The σ receptor was originally proposed to be a subtype of the opioid receptor. However, it is now clear that σ receptors are unique non-opioid, non-phencyclidine brain proteins. Two types of σ receptor exist, the σ-1 receptor and the σ-2 receptor. σ-1 receptors have been cloned and their distribution, physiological functions and roles in signal transduction were recently characterised. Certain sex hormones in the brain (neurosteroids) are known to interact with σ-1 receptors. σ-1 receptors regulate glutamate NMDA receptor function and the release of neurotransmitters such as dopamine. They are thus proposed to be involved in learning and memory as well as in certain neuropsychiatric disorders.

Selective σ-1 receptor ligands have been suggested to represent a new class of therapeutic agents for neuropsychiatric disorders, although none have yet been introduced into therapeutic use. Early studies showed that psychotomimetic benzomorphans, as well as several antipsychotics, can bind to σ-1 receptors. As a result of these findings, σ-1 receptor ligands have been proposed as being of potential use in the treatment of schizophrenia. Nevertheless, the relationship of σ-1 receptors to the underlying pathogenesis of schizophrenia is still unclear. σ-1 receptor ligands have failed to improve acute psychotic symptoms of schizophrenia in clinical trials, but, interestingly, a few studies have shown an improvement in negative symptoms in schizophrenic patients.

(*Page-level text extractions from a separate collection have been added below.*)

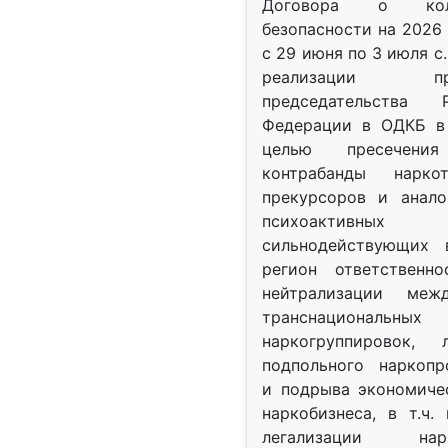
Договора о колл
безопасности на 2026 
с 29 июня по 3 июля с.
реализации при
председательства Р
Федерации в ОДКБ в 
целью пресечения
контрабанды нарко
прекурсоров и анало
психоактив
сильнодействующих 
регион ответственн
нейтрализации межд
транснациональных
наркогруппировок, 
подпольного наркопр
и подрыва экономиче
наркобизнеса, в т.ч.
легализации нарк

A number of preclinical studies have shown that selective agonists of σ-1 receptors affect higher-ordered brain functions such as learning and memory, cognition and mood. These studies indicate that σ-1 receptor agonists may exert therapeutic effects in depression and senile dementia. Indeed, the σ-1 receptor agonist igmesine, has been shown to improve depression in a clinical trial. The most distinctive feature of the action of σ-1 receptor ligands is their ‘modulatory’ role. In behavioural studies of depression and memory, they exert beneficial effects only when brain functions are perturbed.

Given the recently accumulated preclinical and clinical data, it is time to reconstruct the concept of σ-1 receptors and the associated pathophysiological conditions that ligands of these receptors target. This would allow clinical trials to be performed more efficiently, and the results may confirm a long-speculated possibility that σ-1 receptor ligands represent a new class of therapeutic agents for neuropsychiatric disorders.